Source material
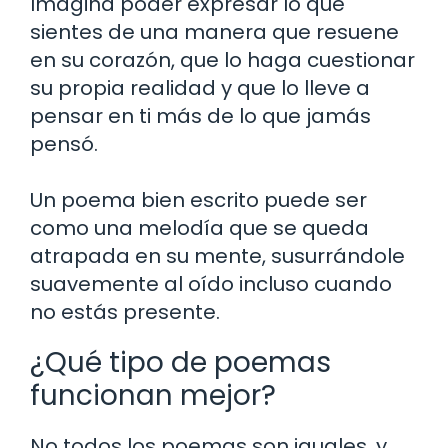
Imagina poder expresar lo que
sientes de una manera que resuene
en su corazón, que lo haga cuestionar
su propia realidad y que lo lleve a
pensar en ti más de lo que jamás
pensó.
Un poema bien escrito puede ser
como una melodía que se queda
atrapada en su mente, susurrándole
suavemente al oído incluso cuando
no estás presente.
¿Qué tipo de poemas
funcionan mejor?
No todos los poemas son iguales, y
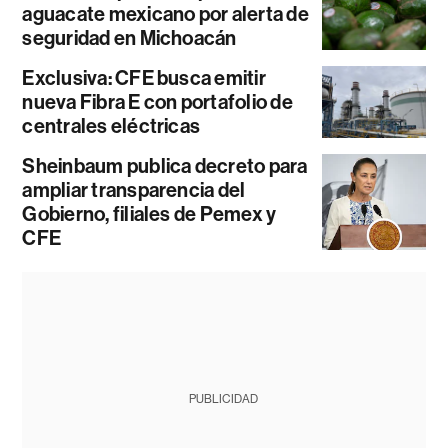
aguacate mexicano por alerta de
seguridad en Michoacán
Exclusiva: CFE busca emitir
nueva Fibra E con portafolio de
centrales eléctricas
Sheinbaum publica decreto para
ampliar transparencia del
Gobierno, filiales de Pemex y
CFE
PUBLICIDAD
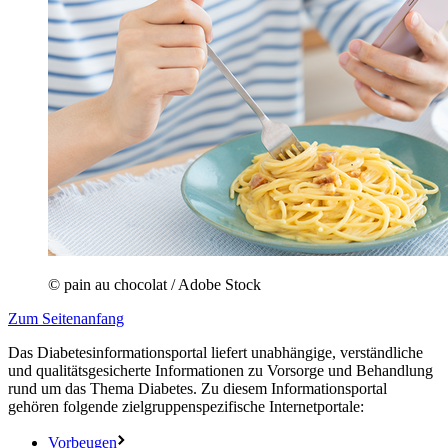
© pain au chocolat / Adobe Stock
Zum Seitenanfang
Das Diabetesinformationsportal liefert unabhängige, verständliche
und qualitätsgesicherte Informationen zu Vorsorge und Behandlung
rund um das Thema Diabetes. Zu diesem Informationsportal
gehören folgende zielgruppenspezifische Internetportale:
Vorbeugen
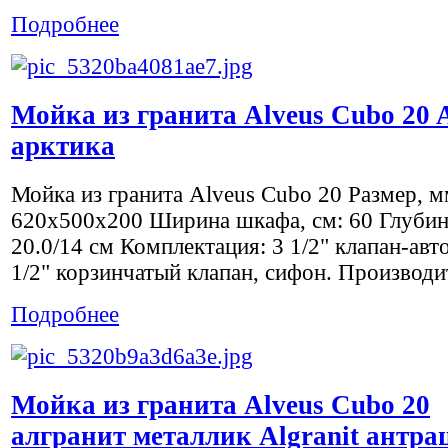
Подробнее
Мойка из гранита Alveus Cubo 20 A
арктика
Мойка из гранита Alveus Cubo 20 Размер, м
620x500х200 Ширина шкафа, см: 60 Глубин
20.0/14 см Комплектация: 3 1/2" клапан-авто
1/2" корзинчатый клапан, сифон. Производит
Подробнее
Мойка из гранита Alveus Cubo 20
алгранит металлик Algranit антра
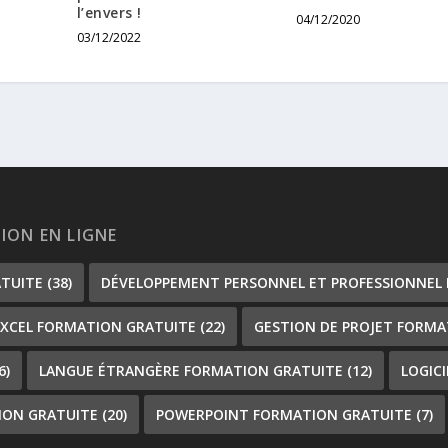
l’envers !
04/12/2020
03/12/2022
TION EN LIGNE
ATUITE
(38)
DÉVELOPPEMENT PERSONNEL ET PROFESSIONNEL
EXCEL FORMATION GRATUITE
(22)
GESTION DE PROJET FORMA
6)
LANGUE ÉTRANGÈRE FORMATION GRATUITE
(12)
LOGIC
ION GRATUITE
(20)
POWERPOINT FORMATION GRATUITE
(7)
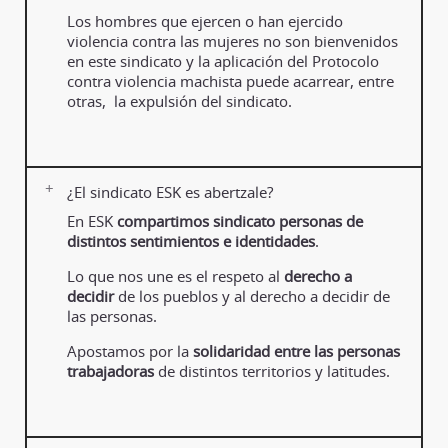
Los hombres que ejercen o han ejercido
violencia contra las mujeres no son bienvenidos
en este sindicato y la aplicación del Protocolo
contra violencia machista puede acarrear, entre
otras, la expulsión del sindicato.
¿El sindicato ESK es abertzale?
En ESK
compartimos sindicato personas de
distintos sentimientos e identidades
.
Lo que nos une es el respeto al
derecho a
decidir
de los pueblos y al derecho a decidir de
las personas.
Apostamos por la
solidaridad entre las personas
trabajadoras
de distintos territorios y latitudes.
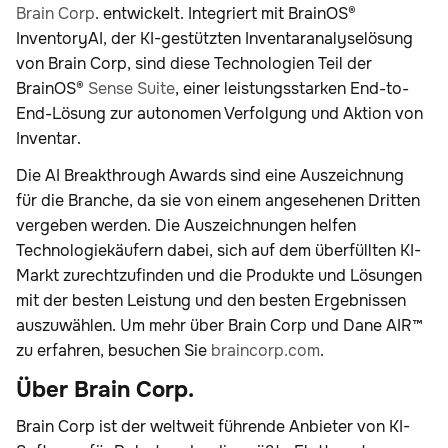
Brain Corp
. entwickelt. Integriert mit BrainOS®
InventoryAI, der KI-gestützten Inventaranalyselösung
von Brain Corp, sind diese Technologien Teil der
BrainOS®
Sense Suite
, einer leistungsstarken End-to-
End-Lösung zur autonomen Verfolgung und Aktion von
Inventar.
Die AI Breakthrough Awards sind eine Auszeichnung
für die Branche, da sie von einem angesehenen Dritten
vergeben werden. Die Auszeichnungen helfen
Technologiekäufern dabei, sich auf dem überfüllten KI-
Markt zurechtzufinden und die Produkte und Lösungen
mit der besten Leistung und den besten Ergebnissen
auszuwählen. Um mehr über Brain Corp und Dane AIR™
zu erfahren, besuchen Sie
braincorp.com
.
Über Brain Corp.
Brain Corp ist der weltweit führende Anbieter von KI-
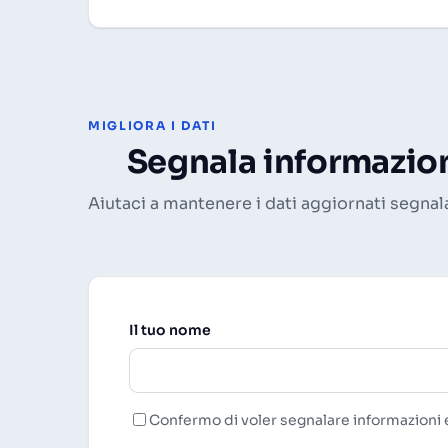
MIGLIORA I DATI
Segnala informazion
Aiutaci a mantenere i dati aggiornati segnal
Il tuo nome
Confermo di voler segnalare informazioni e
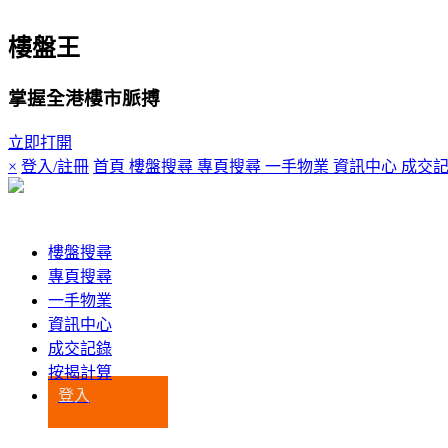
樓盤王
掌握全港樓市脈搏
立即打開
×
登入/註冊
首頁
樓盤搜尋
專頁搜尋
一手物業
資訊中心
成交
登入
樓盤搜尋
專頁搜尋
一手物業
資訊中心
成交記錄
按揭計算
登入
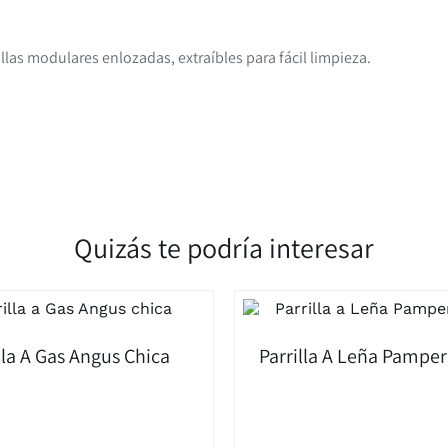
llas modulares enlozadas, extraíbles para fácil limpieza.
Quizás te podría interesar
lla A Gas Angus Chica
Parrilla A Leña Pampe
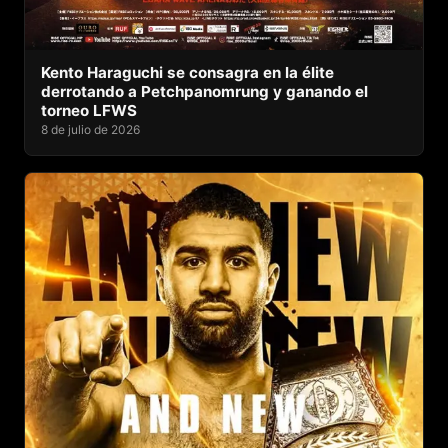
Kento Haraguchi se consagra en la élite
derrotando a Petchpanomrung y ganando el
torneo LFWS
8 de julio de 2026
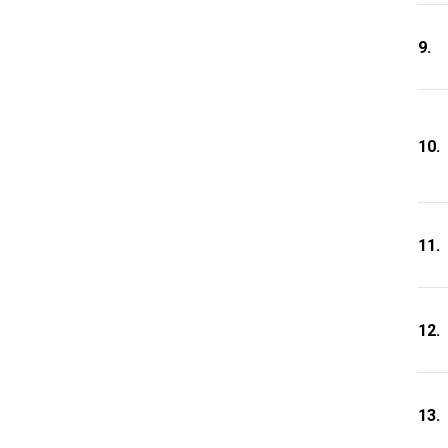
9.
10.
11.
12.
13.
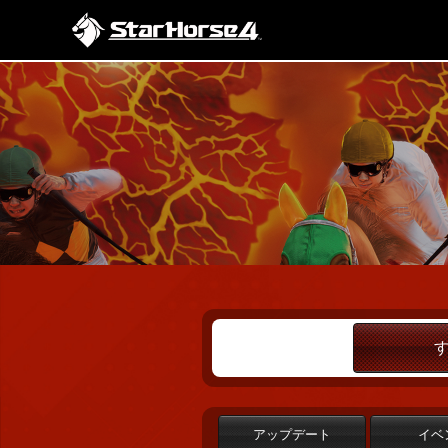
アップデート
イベ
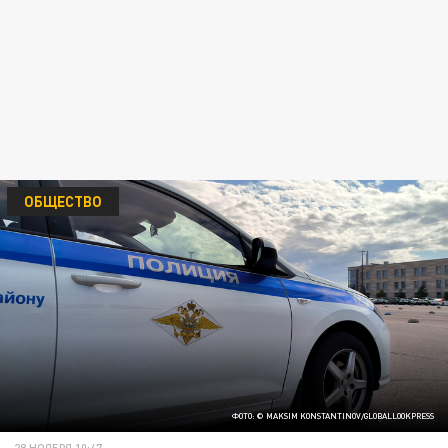
ОБЩЕСТВО
ФОТО: © MAKSIM KONSTANTINOV/GLOBALLOOKPRESS
28 НОЯБРЯ 10:47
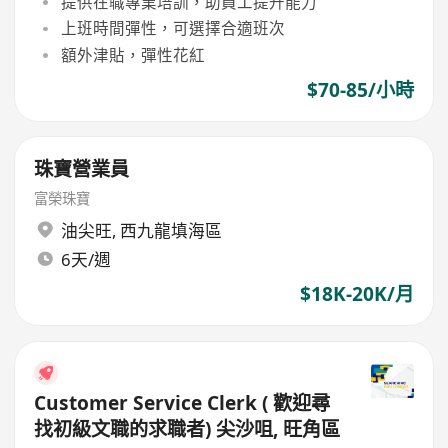
提供在職專業培訓，助員工提升能力
上班時間彈性，可選擇合適班次
額外津貼，彈性花紅
$70-85/小時
珠寶營業員
富榮珠寶
油尖旺
,
西九龍填海區
6天/週
$18K-20K/月
Customer Service Clerk ( 歡迎尋
找初級文職的求職者) 尖沙咀, 旺角區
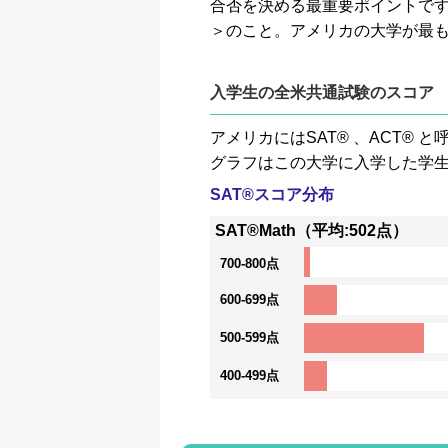
合否を決める最重要ポイントです。GP
＞のこと。アメリカの大学が最
入学生の全米共通試験のスコア
アメリカにはSAT® 、ACT
グラフはこの大学に入学した学
SAT®スコア分布
SAT®Math（平均:502点）
700-800点
600-699点
500-599点
400-499点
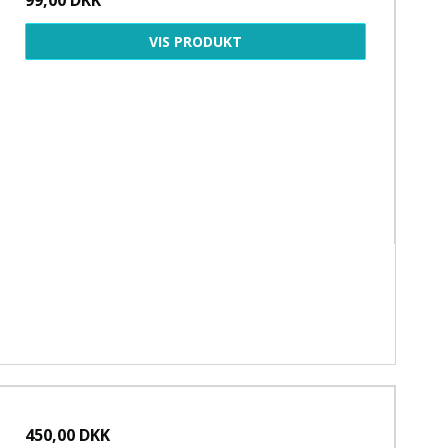
VIS PRODUKT
450,00 DKK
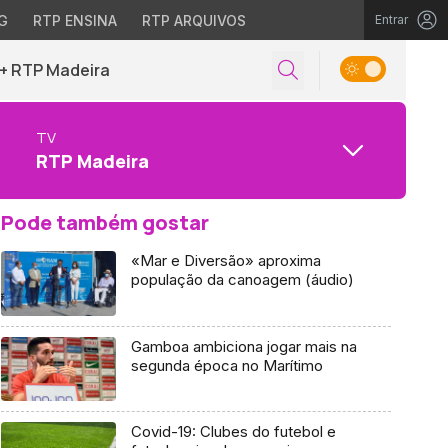
G
RTP ENSINA
RTP ARQUIVOS
Entrar
+ RTP Madeira
TV
RTP Madeira
Pode também gostar
«Mar e Diversão» aproxima
população da canoagem (áudio)
Gamboa ambiciona jogar mais na
segunda época no Marítimo
Covid-19: Clubes do futebol e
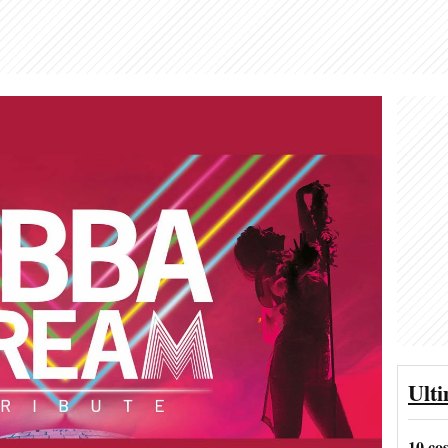
Ult
10 co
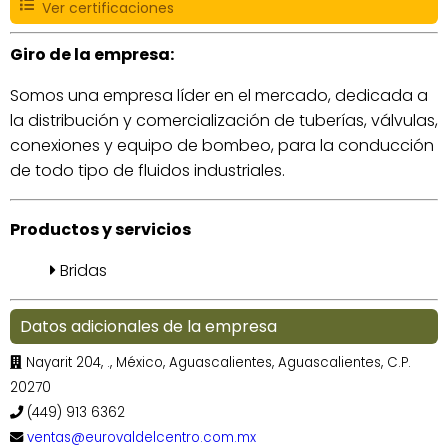
Ver certificaciones
Giro de la empresa:
Somos una empresa líder en el mercado, dedicada a
la distribución y comercialización de tuberías, válvulas,
conexiones y equipo de bombeo, para la conducción
de todo tipo de fluidos industriales.
Productos y servicios
Bridas
Datos adicionales de la empresa
Nayarit 204, ., México, Aguascalientes, Aguascalientes, C.P.
20270
(449) 913 6362
ventas@eurovaldelcentro.com.mx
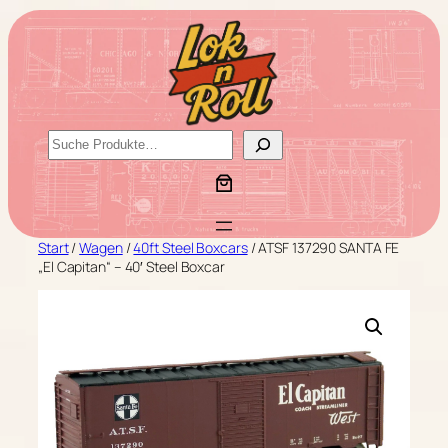
Zum
Inhalt
springen
S
u
c
h
e
Start
/
Wagen
/
40ft Steel Boxcars
/ ATSF 137290 SANTA FE
n
„El Capitan“ – 40′ Steel Boxcar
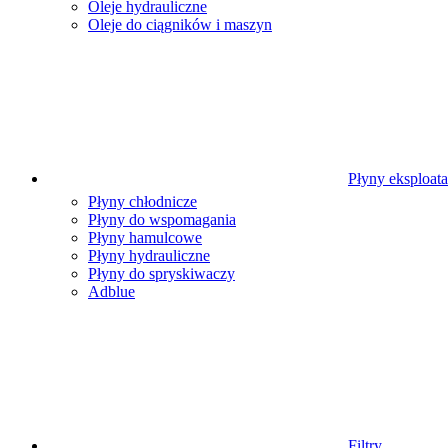
Oleje hydrauliczne
Oleje do ciągników i maszyn
Płyny eksploat
Płyny chłodnicze
Płyny do wspomagania
Płyny hamulcowe
Płyny hydrauliczne
Płyny do spryskiwaczy
Adblue
Filtry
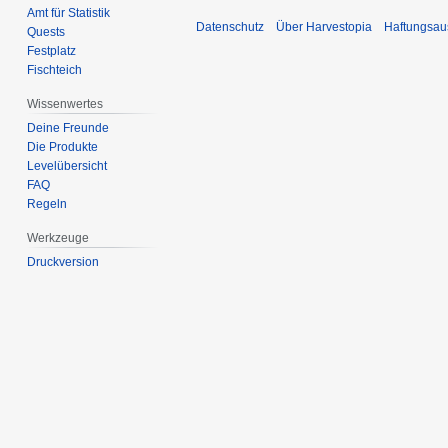
Amt für Statistik
Datenschutz
Über Harvestopia
Haftungsau
Quests
Festplatz
Fischteich
Wissenwertes
Deine Freunde
Die Produkte
Levelübersicht
FAQ
Regeln
Werkzeuge
Druckversion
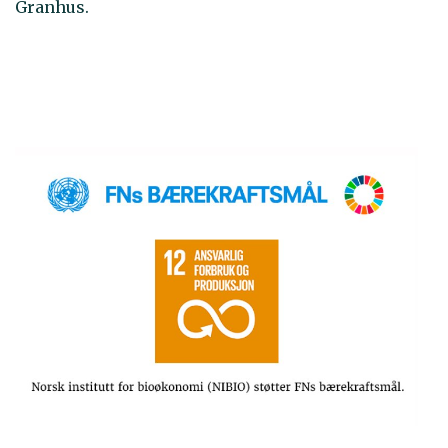
Granhus.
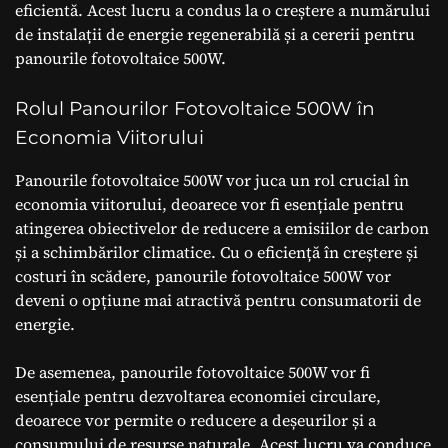
eficientă. Acest lucru a condus la o creștere a numărului
de instalații de energie regenerabilă și a cererii pentru
panourile fotovoltaice 500W.
Rolul Panourilor Fotovoltaice 500W în
Economia Viitorului
Panourile fotovoltaice 500W vor juca un rol crucial în
economia viitorului, deoarece vor fi esențiale pentru
atingerea obiectivelor de reducere a emisiilor de carbon
și a schimbărilor climatice. Cu o eficiență în creștere și
costuri în scădere, panourile fotovoltaice 500W vor
deveni o opțiune mai atractivă pentru consumatorii de
energie.
De asemenea, panourile fotovoltaice 500W vor fi
esențiale pentru dezvoltarea economiei circulare,
deoarece vor permite o reducere a deșeurilor și a
consumului de resurse naturale. Acest lucru va conduce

Task description
All of the entries need to be copied exactly, minus any pictures.

Worked solution
Imagina poder expresar lo que
sientes de una manera que resuene
en su corazón, que lo haga cuestionar
su propia realidad y que lo lleve a
pensar en ti más de lo que jamás
pensó.
Un poema bien escrito puede ser
como una melodía que se queda
atrapada en su mente, susurrándole
suavemente al oído incluso cuando
no estás presente.
¿Qué tipo de poemas
funcionan mejor?
No todos los poemas son iguales, y
aguacate mexicano por alerta de
seguridad en Michoacán
Exclusiva: CFE busca emitir
nueva Fibra E con portafolio de
centrales eléctricas
Sheinbaum publica decreto para
ampliar transparencia del
Gobierno, filiales de Pemex y
CFE
PUBLICIDAD
© pain au chocolat / Adobe Stock
Zum Seitenanfang
Das Diabetesinformationsportal liefert unabhängige, verständliche
und qualitätsgesicherte Informationen zu Vorsorge und Behandlung
rund um das Thema Diabetes. Zu diesem Informationsportal
gehören folgende zielgruppenspezifische Internetportale:
Vorbeugen
Подробнее
Мойка из гранита Alveus Cubo 20 A
арктика
Мойка из гранита Alveus Cubo 20 Размер, м
620x500х200 Ширина шкафа, см: 60 Глубин
20.0/14 см Комплектация: 3 1/2" клапан-авто
1/2" корзинчатый клапан, сифон. Производит
Подробнее
Мойка из гранита Alveus Cubo 20
алгранит металлик Algranit антра
l’envers !
04/12/2020
03/12/2022
TION EN LIGNE
ATUITE
(38)
DÉVELOPPEMENT PERSONNEL ET PROFESSIONNEL
EXCEL FORMATION GRATUITE
(22)
GESTION DE PROJET FORMA
6)
LANGUE ÉTRANGÈRE FORMATION GRATUITE
(12)
LOGIC
ION GRATUITE
(20)
POWERPOINT FORMATION GRATUITE
(7)
Los hombres que ejercen o han ejercido
violencia contra las mujeres no son bienvenidos
en este sindicato y la aplicación del Protocolo
contra violencia machista puede acarrear, entre
otras, la expulsión del sindicato.
¿El sindicato ESK es abertzale?
En ESK
compartimos sindicato personas de
distintos sentimientos e identidades
.
Lo que nos une es el respeto al
derecho a
decidir
de los pueblos y al derecho a decidir de
las personas.
Apostamos por la
solidaridad entre las personas
trabajadoras
de distintos territorios y latitudes.
Brain Corp
. entwickelt. Integriert mit BrainOS®
InventoryAI, der KI-gestützten Inventaranalyselösung
von Brain Corp, sind diese Technologien Teil der
BrainOS®
Sense Suite
, einer leistungsstarken End-to-
End-Lösung zur autonomen Verfolgung und Aktion von
Inventar.
Die AI Breakthrough Awards sind eine Auszeichnung
für die Branche, da sie von einem angesehenen Dritten
vergeben werden. Die Auszeichnungen helfen
Technologiekäufern dabei, sich auf dem überfüllten KI-
Markt zurechtzufinden und die Produkte und Lösungen
mit der besten Leistung und den besten Ergebnissen
auszuwählen. Um mehr über Brain Corp und Dane AIR™
zu erfahren, besuchen Sie
braincorp.com
.
Über Brain Corp.
Brain Corp ist der weltweit führende Anbieter von KI-
MIGLIORA I DATI
Segnala informazion
Aiutaci a mantenere i dati aggiornati segnal
Il tuo nome
Confermo di voler segnalare informazioni e
樓盤王
掌握全港樓市脈搏
立即打開
×
登入/註冊
首頁
樓盤搜尋
專頁搜尋
一手物業
資訊中心
成交
登入
樓盤搜尋
專頁搜尋
一手物業
資訊中心
成交記錄
按揭計算
登入
llas modulares enlozadas, extraíbles para fácil limpieza.
Quizás te podría interesar
lla A Gas Angus Chica
Parrilla A Leña Pampe
Kento Haraguchi se consagra en la élite
derrotando a Petchpanomrung y ganando el
torneo LFWS
8 de julio de 2026
9.
10.
11.
12.
13.
アップデート
イベ
ОБЩЕСТВО
ФОТО: © MAKSIM KONSTANTINOV/GLOBALLOOKPRESS
28 НОЯБРЯ 10:47
提供在職專業培訓，助員工提升能力
上班時間彈性，可選擇合適班次
額外津貼，彈性花紅
$70-85/小時
珠寶營業員
富榮珠寶
油尖旺
,
西九龍填海區
6天/週
$18K-20K/月
Customer Service Clerk ( 歡迎尋
找初級文職的求職者) 尖沙咀, 旺角區
合否を決める最重要ポイントです。GP
＞のこと。アメリカの大学が最
入学生の全米共通試験のスコア
アメリカにはSAT® 、ACT
グラフはこの大学に入学した学
SAT®スコア分布
SAT®Math（平均:502点）
700-800点
600-699点
500-599点
400-499点
VIS PRODUKT
450,00 DKK
G
RTP ENSINA
RTP ARQUIVOS
Entrar
+ RTP Madeira
TV
RTP Madeira
Pode também gostar
«Mar e Diversão» aproxima
população da canoagem (áudio)
Gamboa ambiciona jogar mais na
segunda época no Marítimo
Covid-19: Clubes do futebol e
Ult
10 co
Ver certificaciones
Giro de la empresa:
Somos una empresa líder en el mercado, dedicada a
la distribución y comercialización de tuberías, válvulas,
conexiones y equipo de bombeo, para la conducción
de todo tipo de fluidos industriales.
Productos y servicios
Bridas
Datos adicionales de la empresa
Nayarit 204, ., México, Aguascalientes, Aguascalientes, C.P.
20270
(449) 913 6362
ventas@eurovaldelcentro.com.mx
Zum
Inhalt
springen
S
u
c
h
e
Start
/
Wagen
/
40ft Steel Boxcars
/ ATSF 137290 SANTA FE
n
„El Capitan“ – 40′ Steel Boxcar
Oleje hydrauliczne
Oleje do ciągników i maszyn
Płyny eksploat
Płyny chłodnicze
Płyny do wspomagania
Płyny hamulcowe
Płyny hydrauliczne
Płyny do spryskiwaczy
Adblue
Filtry
Amt für Statistik
Datenschutz
Über Harvestopia
Haftungsau
Quests
Festplatz
Fischteich
Wissenwertes
Deine Freunde
Die Produkte
Levelübersicht
FAQ
Regeln
Werkzeuge
Druckversion
Granhus.
eficientă. Acest lucru a condus la o creștere a numărului
de instalații de energie regenerabilă și a cererii pentru
panourile fotovoltaice 500W.
Rolul Panourilor Fotovoltaice 500W în
Economia Viitorului
Panourile fotovoltaice 500W vor juca un rol crucial în
economia viitorului, deoarece vor fi esențiale pentru
atingerea obiectivelor de reducere a emisiilor de carbon
și a schimbărilor climatice. Cu o eficiență în creștere și
costuri în scădere, panourile fotovoltaice 500W vor
deveni o opțiune mai atractivă pentru consumatorii de
energie.
De asemenea, panourile fotovoltaice 500W vor fi
esențiale pentru dezvoltarea economiei circulare,
deoarece vor permite o reducere a deșeurilor și a
consumului de resurse naturale. Acest lucru va conduce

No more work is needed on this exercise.